The Boston data, reported July 2020 at the virtual International AIDS Conference, prompted "a real attempt" by clinicians to increase PrEP access and uptake--raising community awareness, dispensing PrEP through mobile units, and changing prescribing patterns--Dr Gandhi said. "We usually see patients every 3 months for PrEP, but with HIV self-testing, we can extend that interval to every 6 months, and we did so in many centers during COVID."

The study was funded by National Institute on Drug Abuse, part of the National Institutes of Health.

Dr Morgan and Dr Gandhi have disclosed no relevant financial relationships.

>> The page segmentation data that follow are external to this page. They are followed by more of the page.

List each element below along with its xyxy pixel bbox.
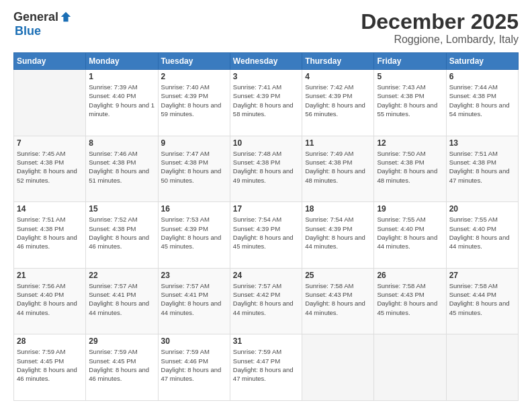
day-info: Sunrise: 7:41 AMSunset: 4:39 PMDaylight:… [233, 83, 299, 118]
day-info: Sunrise: 7:59 AMSunset: 4:46 PMDaylight:… [161, 347, 227, 383]
day-number: 29 [89, 336, 154, 346]
day-info: Sunrise: 7:59 AMSunset: 4:47 PMDaylight:… [233, 347, 299, 383]
weekday-header-monday: Monday [86, 53, 158, 70]
calendar-cell: 26Sunrise: 7:58 AMSunset: 4:43 PMDayligh… [374, 268, 446, 334]
day-number: 16 [161, 204, 227, 214]
calendar-cell [14, 70, 86, 136]
day-info: Sunrise: 7:54 AMSunset: 4:39 PMDaylight:… [305, 215, 371, 250]
calendar-cell: 28Sunrise: 7:59 AMSunset: 4:45 PMDayligh… [14, 334, 86, 401]
day-info: Sunrise: 7:49 AMSunset: 4:38 PMDaylight:… [305, 149, 371, 185]
day-info: Sunrise: 7:58 AMSunset: 4:43 PMDaylight:… [305, 281, 371, 317]
day-number: 14 [17, 204, 83, 214]
calendar-cell: 9Sunrise: 7:47 AMSunset: 4:38 PMDaylight… [158, 136, 230, 202]
calendar-cell: 17Sunrise: 7:54 AMSunset: 4:39 PMDayligh… [230, 202, 302, 269]
week-row-1: 1Sunrise: 7:39 AMSunset: 4:40 PMDaylight… [14, 70, 519, 136]
day-info: Sunrise: 7:51 AMSunset: 4:38 PMDaylight:… [449, 149, 515, 185]
weekday-header-saturday: Saturday [446, 53, 518, 70]
weekday-header-wednesday: Wednesday [230, 53, 302, 70]
title-block: December 2025 Roggione, Lombardy, Italy [361, 10, 519, 46]
logo-general-text: General [13, 10, 58, 24]
calendar-cell: 2Sunrise: 7:40 AMSunset: 4:39 PMDaylight… [158, 70, 230, 136]
day-number: 17 [233, 204, 299, 214]
calendar-cell: 23Sunrise: 7:57 AMSunset: 4:41 PMDayligh… [158, 268, 230, 334]
calendar-cell: 7Sunrise: 7:45 AMSunset: 4:38 PMDaylight… [14, 136, 86, 202]
calendar-cell: 21Sunrise: 7:56 AMSunset: 4:40 PMDayligh… [14, 268, 86, 334]
day-info: Sunrise: 7:51 AMSunset: 4:38 PMDaylight:… [17, 215, 83, 250]
day-number: 2 [161, 72, 227, 81]
day-info: Sunrise: 7:59 AMSunset: 4:45 PMDaylight:… [89, 347, 154, 383]
day-info: Sunrise: 7:57 AMSunset: 4:41 PMDaylight:… [161, 281, 227, 317]
day-number: 6 [449, 72, 515, 81]
calendar-cell: 1Sunrise: 7:39 AMSunset: 4:40 PMDaylight… [86, 70, 158, 136]
header: General Blue December 2025 Roggione, Lom… [13, 10, 519, 46]
calendar-cell: 31Sunrise: 7:59 AMSunset: 4:47 PMDayligh… [230, 334, 302, 401]
calendar-cell: 14Sunrise: 7:51 AMSunset: 4:38 PMDayligh… [14, 202, 86, 269]
day-info: Sunrise: 7:39 AMSunset: 4:40 PMDaylight:… [89, 83, 154, 118]
day-number: 19 [377, 204, 443, 214]
day-number: 25 [305, 271, 371, 280]
week-row-4: 21Sunrise: 7:56 AMSunset: 4:40 PMDayligh… [14, 268, 519, 334]
logo-icon [60, 11, 72, 23]
day-info: Sunrise: 7:44 AMSunset: 4:38 PMDaylight:… [449, 83, 515, 118]
day-number: 3 [233, 72, 299, 81]
day-number: 12 [377, 138, 443, 148]
calendar-cell: 8Sunrise: 7:46 AMSunset: 4:38 PMDaylight… [86, 136, 158, 202]
calendar-cell: 16Sunrise: 7:53 AMSunset: 4:39 PMDayligh… [158, 202, 230, 269]
calendar-cell: 11Sunrise: 7:49 AMSunset: 4:38 PMDayligh… [302, 136, 374, 202]
calendar-cell [374, 334, 446, 401]
day-info: Sunrise: 7:46 AMSunset: 4:38 PMDaylight:… [89, 149, 154, 185]
logo-blue-text: Blue [15, 24, 41, 38]
week-row-3: 14Sunrise: 7:51 AMSunset: 4:38 PMDayligh… [14, 202, 519, 269]
calendar-cell: 24Sunrise: 7:57 AMSunset: 4:42 PMDayligh… [230, 268, 302, 334]
calendar-table: SundayMondayTuesdayWednesdayThursdayFrid… [13, 52, 519, 401]
day-number: 11 [305, 138, 371, 148]
week-row-5: 28Sunrise: 7:59 AMSunset: 4:45 PMDayligh… [14, 334, 519, 401]
day-number: 15 [89, 204, 154, 214]
calendar-cell [302, 334, 374, 401]
page: General Blue December 2025 Roggione, Lom… [0, 0, 532, 411]
day-number: 26 [377, 271, 443, 280]
calendar-cell: 19Sunrise: 7:55 AMSunset: 4:40 PMDayligh… [374, 202, 446, 269]
day-number: 8 [89, 138, 154, 148]
weekday-header-friday: Friday [374, 53, 446, 70]
day-number: 23 [161, 271, 227, 280]
day-number: 4 [305, 72, 371, 81]
day-info: Sunrise: 7:42 AMSunset: 4:39 PMDaylight:… [305, 83, 371, 118]
day-number: 13 [449, 138, 515, 148]
day-number: 21 [17, 271, 83, 280]
calendar-cell: 30Sunrise: 7:59 AMSunset: 4:46 PMDayligh… [158, 334, 230, 401]
day-number: 27 [449, 271, 515, 280]
day-number: 5 [377, 72, 443, 81]
day-number: 24 [233, 271, 299, 280]
day-number: 30 [161, 336, 227, 346]
calendar-cell: 6Sunrise: 7:44 AMSunset: 4:38 PMDaylight… [446, 70, 518, 136]
day-info: Sunrise: 7:55 AMSunset: 4:40 PMDaylight:… [377, 215, 443, 250]
calendar-cell: 18Sunrise: 7:54 AMSunset: 4:39 PMDayligh… [302, 202, 374, 269]
day-info: Sunrise: 7:45 AMSunset: 4:38 PMDaylight:… [17, 149, 83, 185]
day-number: 20 [449, 204, 515, 214]
weekday-header-thursday: Thursday [302, 53, 374, 70]
day-info: Sunrise: 7:48 AMSunset: 4:38 PMDaylight:… [233, 149, 299, 185]
weekday-header-row: SundayMondayTuesdayWednesdayThursdayFrid… [14, 53, 519, 70]
day-info: Sunrise: 7:55 AMSunset: 4:40 PMDaylight:… [449, 215, 515, 250]
day-info: Sunrise: 7:59 AMSunset: 4:45 PMDaylight:… [17, 347, 83, 383]
day-number: 28 [17, 336, 83, 346]
day-number: 10 [233, 138, 299, 148]
location-title: Roggione, Lombardy, Italy [361, 34, 519, 46]
day-number: 9 [161, 138, 227, 148]
day-info: Sunrise: 7:57 AMSunset: 4:42 PMDaylight:… [233, 281, 299, 317]
day-info: Sunrise: 7:57 AMSunset: 4:41 PMDaylight:… [89, 281, 154, 317]
day-info: Sunrise: 7:58 AMSunset: 4:44 PMDaylight:… [449, 281, 515, 317]
day-info: Sunrise: 7:58 AMSunset: 4:43 PMDaylight:… [377, 281, 443, 317]
calendar-cell: 13Sunrise: 7:51 AMSunset: 4:38 PMDayligh… [446, 136, 518, 202]
calendar-cell: 20Sunrise: 7:55 AMSunset: 4:40 PMDayligh… [446, 202, 518, 269]
day-info: Sunrise: 7:47 AMSunset: 4:38 PMDaylight:… [161, 149, 227, 185]
calendar-cell: 25Sunrise: 7:58 AMSunset: 4:43 PMDayligh… [302, 268, 374, 334]
day-info: Sunrise: 7:56 AMSunset: 4:40 PMDaylight:… [17, 281, 83, 317]
weekday-header-sunday: Sunday [14, 53, 86, 70]
day-number: 7 [17, 138, 83, 148]
day-info: Sunrise: 7:52 AMSunset: 4:38 PMDaylight:… [89, 215, 154, 250]
calendar-cell: 27Sunrise: 7:58 AMSunset: 4:44 PMDayligh… [446, 268, 518, 334]
day-info: Sunrise: 7:40 AMSunset: 4:39 PMDaylight:… [161, 83, 227, 118]
calendar-cell: 29Sunrise: 7:59 AMSunset: 4:45 PMDayligh… [86, 334, 158, 401]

J Acquir Immune Defic Syndr. Published online October 1, 2022.[1]

Study Highlights

  • Study data were drawn from the PrEP and Substance Use National Survey, an online survey that focuses on Black and Hispanic sexual minority and gender-diverse men. The current research focused on results from 3 waves around the time of the COVID-19 pandemic: March to August 2020, July to August 2021, and October to November 2021.
  • The current study focused on the following survey items:
    • How COVID-19 affected access to PrEP
    • Changes in sexual activity during the pandemic, as measured on a 5-point Likert scale
    • Self-reported new sexually transmitted infections (STIs) and HIV infection
  • The main study analysis focused on whether challenges with access to PrEP was associated with higher risks for incident STI and HIV infection.
  • 796 men completed the survey in the first wave. The mean age of participants was 25.1 years; 77.0% of participants identified as gay, 12.2% identified as bisexual, and 10.7% of participants reported that they had a different sexual orientation; 45.1% of patients had an annual income less than $25,000.
  • 270 participants provided subsequent surveys in waves 2 and 3.
  • 13.8% of participants reported more difficulty obtaining PrEP during the pandemic.
  • The overall change in sexual activity during the pandemic was measured as moderate.
  • 25.6% of patients reported a new STI during follow-up, and 8.6% of the cohort had a new HIV infection.
  • Bisexual men and men identifying as having another sexual orientation were less likely to develop an STI compared with gay men. Other factors associated with a higher risk for STI included changing sexual behavior during the pandemic and a higher number of sexual partners.
  • Age, race, ethnicity, and income were not associated with the risk for STI.
  • PrEP access also did not affect the risk for STI.
  • The adjusted odds ratio for new HIV infection in comparing men with challenges to PrEP access was 2.80 (95% CI, 1.02-7.68). However, changes in sexual activity during the pandemic did not affect the risk for incident HIV infection.

Clinical Implications

  • In 2015 only 3% of patients eligible for PrEP received a prescription; this rate improved only to 25% by 2020. Although White MSM have experienced lower rates of HIV infection in recent years, these rates among Black and Hispanic MSM have increased. Hispanic MSM have the highest increase in the prevalence of HIV infection.
  • The current study finds that the COVID-19 pandemic resulted in difficulty obtaining PrEP among nearly 14% of sexual minority men of color surveyed, and these challenges were associated with a higher risk for incident HIV infection. Although changes in sexual activity during the pandemic were moderate, altering sexual activity was associated with a lower risk for STI and did not affect incident HIV infection.
  • Implications for the healthcare team: With the knowledge that access to appropriate HIV care decreased during the pandemic, the healthcare team should focus on PrEP education and accessibility to as many eligible people as possible.